Why Aren't Consumer Rates Going Down?
I was reading a story about the disconnect between the fed lowering rates and how it simply isn't being passed on to consumers.
In Canada we've never had long term mortgage rates, but the current rates are amortized over 25 years and the rate resets at the end of term, which is generally between one and five years. There was usually about a 2% premium you'd pay on the 5 year rate, which was the cost of knowing your payments would not go up for 5 years. That spread hardly exists anymore. Indeed, in a couple cases 5 year rates are cheaper than one year rates.
When I look at Bankrate.com I see 5.88% for a 30 year term and 5.18% for 15 years, a mere 0.6% premium for an extra 15 years, again, not much of a spread, yet a whole lot longer to not have money available for investors.
The spread between short and long term rates is coming back.
It seems to me that it is an exceptionally good idea to long in rates when they are low. I found a link for prime lending rates in Canada going back to 1974.(pdf) Looking at the history, an investor is taking huge risks with their capital to under perform, a grossly under perform, by making it available for long term mortgages. In June of 78 the rates were at a low for the period, 8.25% and just three years later, in August of 81, they peaked at 22.75%. This is the environment I worked in banking and that I saw people losing their homes. But consider that rates almost tripled in the space of three years. If you have debt and it is adjustable rate debt it is fool hardy to gamble like this when rates are at record lows.

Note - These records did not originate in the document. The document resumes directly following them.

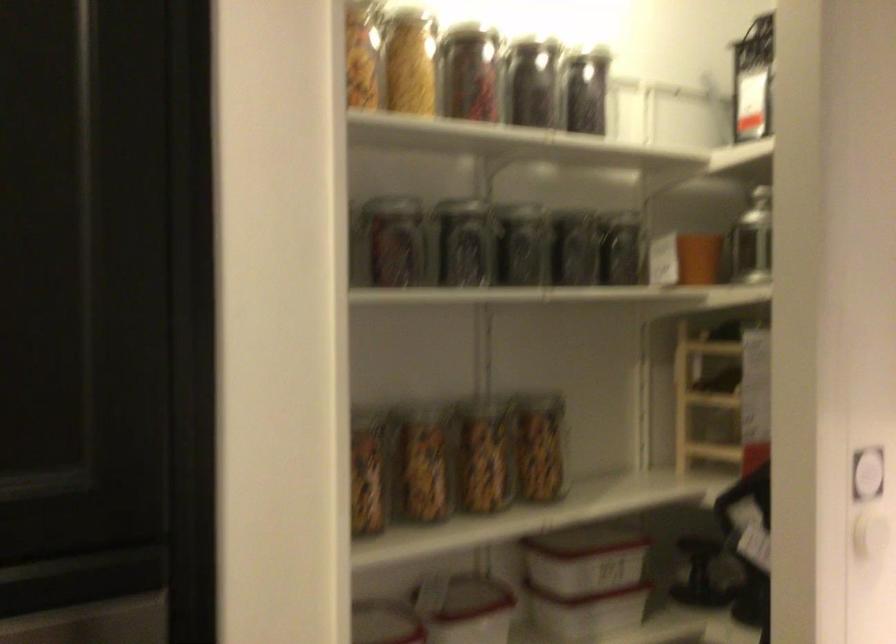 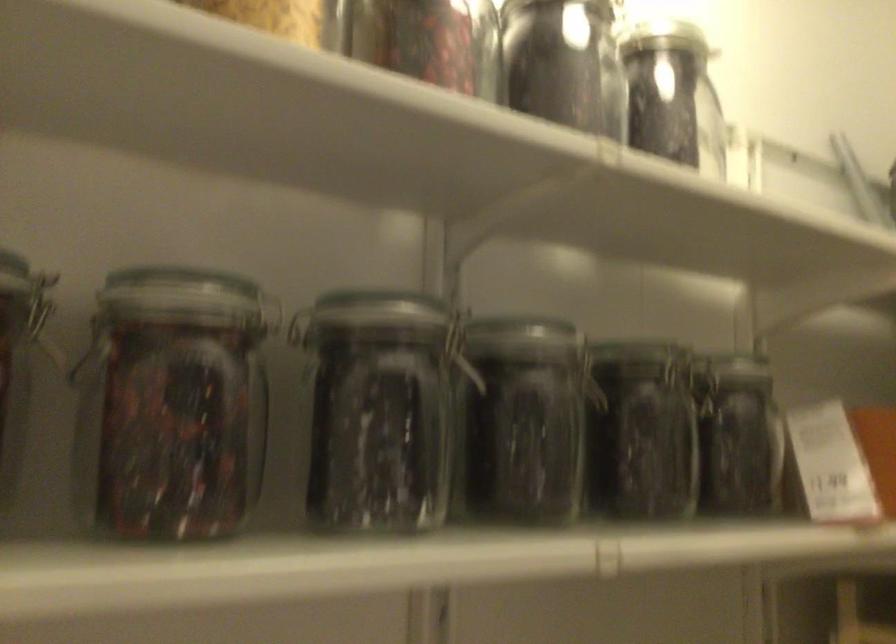 In the second image, find the point that corresponds to point 595,90 in the first image.

(673, 95) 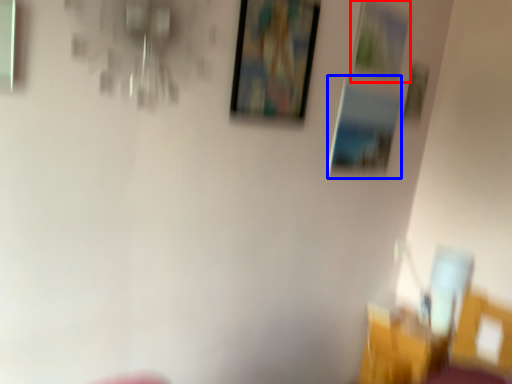 Question: Which of the following is the farthest to the observer, picture frame (highlighted by a red box) or picture frame (highlighted by a blue box)?

Choices:
 (A) picture frame
 (B) picture frame

Answer: (B) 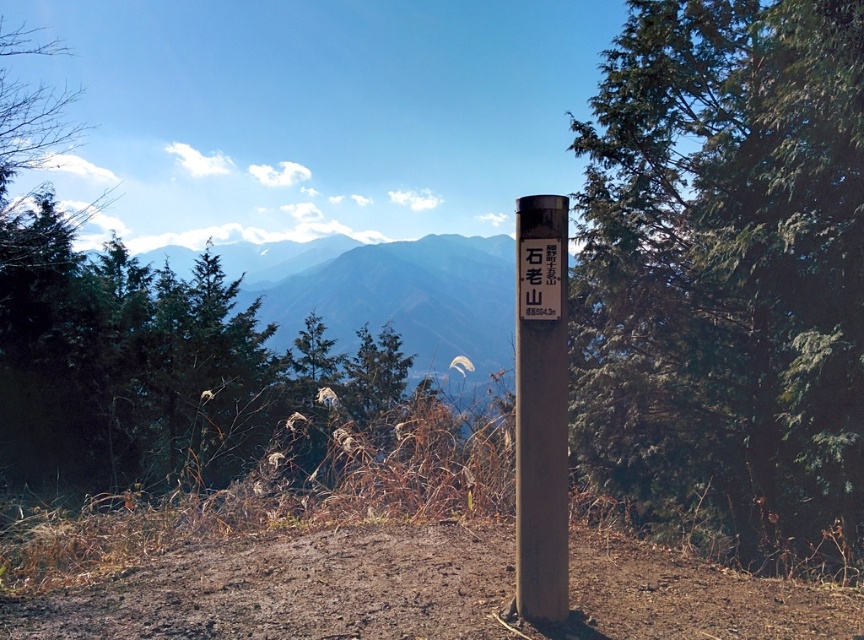 Question: Among these objects, which one is farthest from the camera?

Choices:
 (A) green textured tree at center right
 (B) smooth brown signpost at center
 (C) matte black signpost at center

Answer: (A)

Question: Which of these objects is positioned farthest from the smooth brown signpost at center?

Choices:
 (A) green textured tree at center right
 (B) matte black signpost at center

Answer: (A)

Question: Is smooth brown signpost at center positioned at the back of matte black signpost at center?

Choices:
 (A) no
 (B) yes

Answer: (A)

Question: Which point appears closest to the camera in this image?

Choices:
 (A) (751, 374)
 (B) (522, 216)
 (C) (553, 276)

Answer: (C)

Question: From the image, what is the correct spatial relationship of green textured tree at center right in relation to matte black signpost at center?

Choices:
 (A) left
 (B) right

Answer: (B)

Question: Where is green textured tree at center right located in relation to matte black signpost at center in the image?

Choices:
 (A) left
 (B) right

Answer: (B) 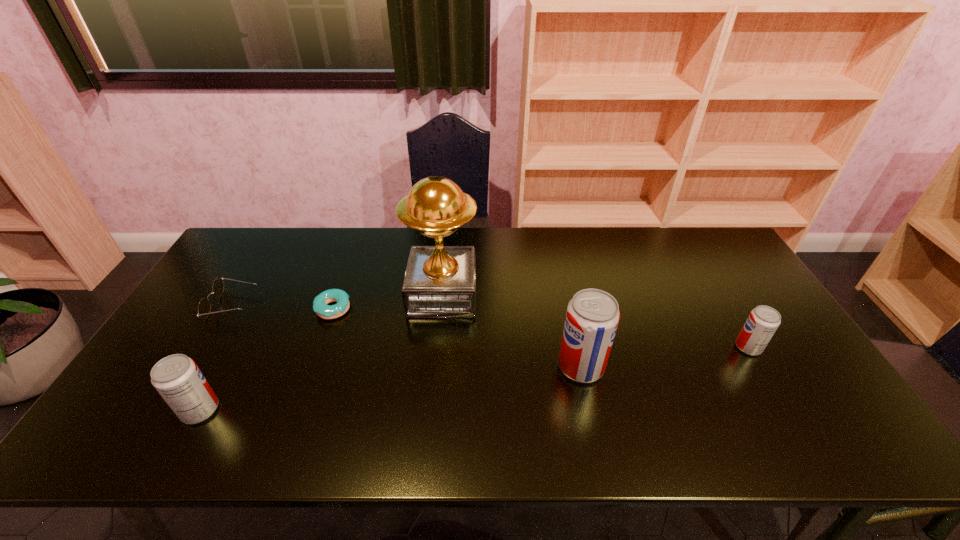 The width and height of the screenshot is (960, 540). I want to click on the leftmost soda, so click(177, 378).

Identify the location of the second tallest soda. The height and width of the screenshot is (540, 960). (177, 378).

Where is `the tallest soda`? the tallest soda is located at coordinates (592, 317).

You are a GUI agent. You are given a task and a screenshot of the screen. Output one action in this format:
    pyautogui.click(x=<x>, y=<y>)
    Task: Click on the second object from right to left
    The width and height of the screenshot is (960, 540).
    Given the screenshot: What is the action you would take?
    pyautogui.click(x=592, y=317)

Locate an element on the screen. This screenshot has width=960, height=540. the rightmost object is located at coordinates (763, 321).

Where is `the fourth tallest object`? The height and width of the screenshot is (540, 960). the fourth tallest object is located at coordinates (763, 321).

Find the location of a particular element. The width and height of the screenshot is (960, 540). doughnut is located at coordinates (320, 302).

Where is `the shortest object`? The height and width of the screenshot is (540, 960). the shortest object is located at coordinates (320, 302).

The image size is (960, 540). Identify the location of the fourth object from left to right. (440, 281).

Where is `the tallest object`? the tallest object is located at coordinates (440, 281). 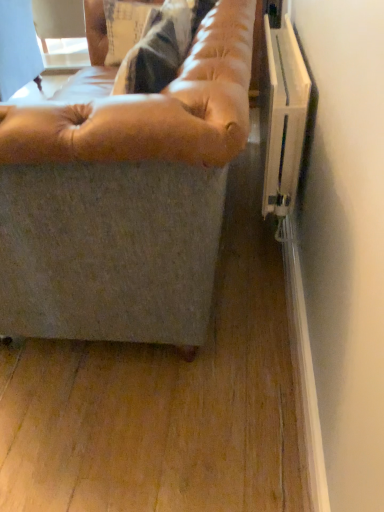 Question: Considering their positions, is leather-like tan couch at center located in front of or behind leather-like tan bean bag at center?

Choices:
 (A) behind
 (B) front

Answer: (B)

Question: Considering the positions of leather-like tan couch at center and leather-like tan bean bag at center in the image, is leather-like tan couch at center taller or shorter than leather-like tan bean bag at center?

Choices:
 (A) short
 (B) tall

Answer: (B)

Question: Based on their sizes in the image, would you say leather-like tan couch at center is bigger or smaller than leather-like tan bean bag at center?

Choices:
 (A) small
 (B) big

Answer: (B)

Question: From their relative heights in the image, would you say leather-like tan bean bag at center is taller or shorter than leather-like tan couch at center?

Choices:
 (A) tall
 (B) short

Answer: (B)

Question: Which is correct: leather-like tan bean bag at center is inside leather-like tan couch at center, or outside of it?

Choices:
 (A) outside
 (B) inside

Answer: (B)

Question: In terms of size, does leather-like tan bean bag at center appear bigger or smaller than leather-like tan couch at center?

Choices:
 (A) big
 (B) small

Answer: (B)

Question: From the image's perspective, is leather-like tan bean bag at center positioned above or below leather-like tan couch at center?

Choices:
 (A) below
 (B) above

Answer: (A) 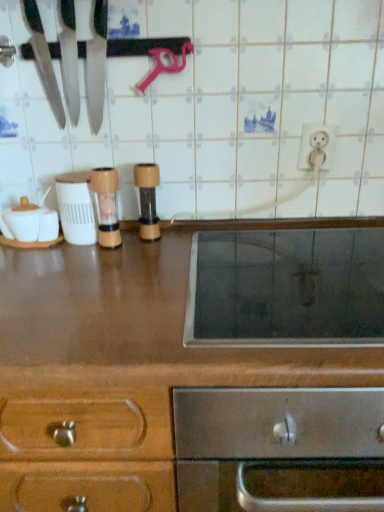 Find the location of a particular element. Image resolution: width=384 pixels, height=512 pixels. free location to the right of wooden pepper grinder at center, placed as the second appliance when sorted from right to left is located at coordinates (169, 247). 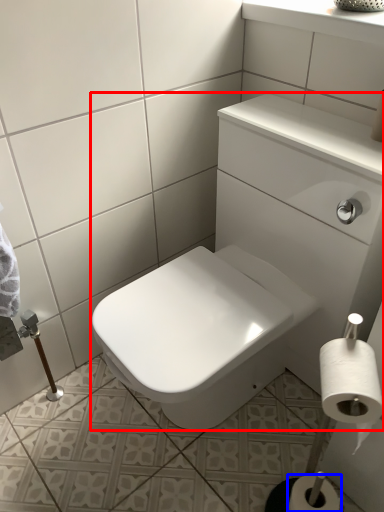 Question: Among these objects, which one is nearest to the camera, sink (highlighted by a red box) or toilet paper (highlighted by a blue box)?

Choices:
 (A) sink
 (B) toilet paper

Answer: (A) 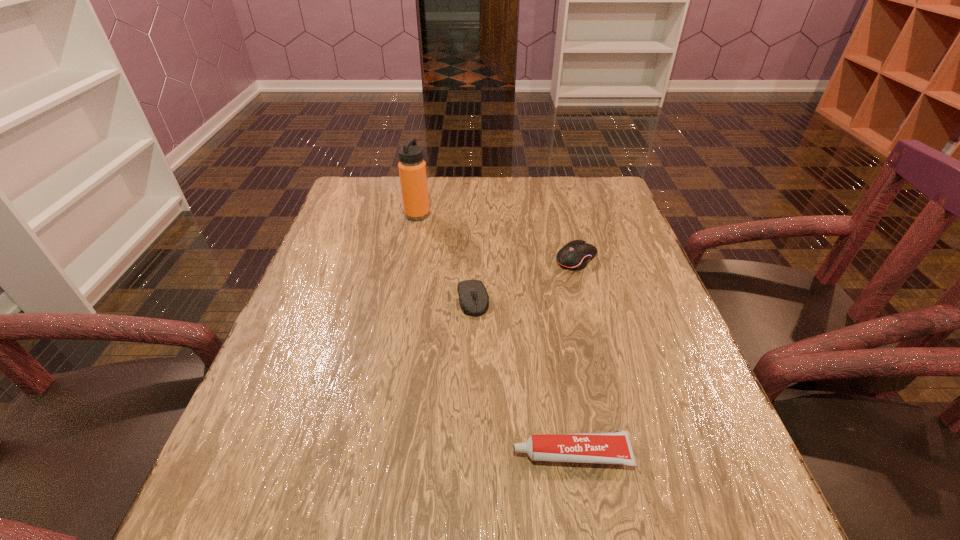 This screenshot has height=540, width=960. I want to click on free spot between the nearest object and the thermos bottle, so point(494,334).

This screenshot has width=960, height=540. In order to click on free space between the right computer equipment and the nearest object in this screenshot , I will do `click(573, 356)`.

This screenshot has height=540, width=960. In order to click on empty space between the third shortest object and the leftmost object in this screenshot , I will do `click(496, 237)`.

At what (x,y) coordinates should I click in order to perform the action: click on vacant space in between the third nearest object and the nearer computer equipment. Please return your answer as a coordinate pair (x, y). Looking at the image, I should click on (524, 279).

At what (x,y) coordinates should I click in order to perform the action: click on vacant space that is in between the farthest object and the second tallest object. Please return your answer as a coordinate pair (x, y). This screenshot has height=540, width=960. Looking at the image, I should click on (496, 237).

The width and height of the screenshot is (960, 540). I want to click on vacant area between the thermos bottle and the second nearest object, so click(445, 257).

Locate an element on the screen. This screenshot has height=540, width=960. unoccupied area between the third shortest object and the toothpaste is located at coordinates (573, 356).

This screenshot has width=960, height=540. In order to click on free space between the farther computer equipment and the leftmost object in this screenshot , I will do `click(496, 237)`.

Locate an element on the screen. The height and width of the screenshot is (540, 960). blank region between the taller computer equipment and the toothpaste is located at coordinates (573, 356).

Identify the location of empty location between the second farthest object and the farthest object. The image size is (960, 540). (496, 237).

Think through the losses, like from this kind of thing... Are you going to loan your money without demanding a premium and tighter lending standards? I would suspect that Ben could lower rates another percent and still very little would be passed onto consumers. It isn't about real interest rates versus nominal rates, but whether investors think 6% over 30 years is a fair return for the risk. I think the rate is low for the risk at this point and lowering rates doesn't lower the risk.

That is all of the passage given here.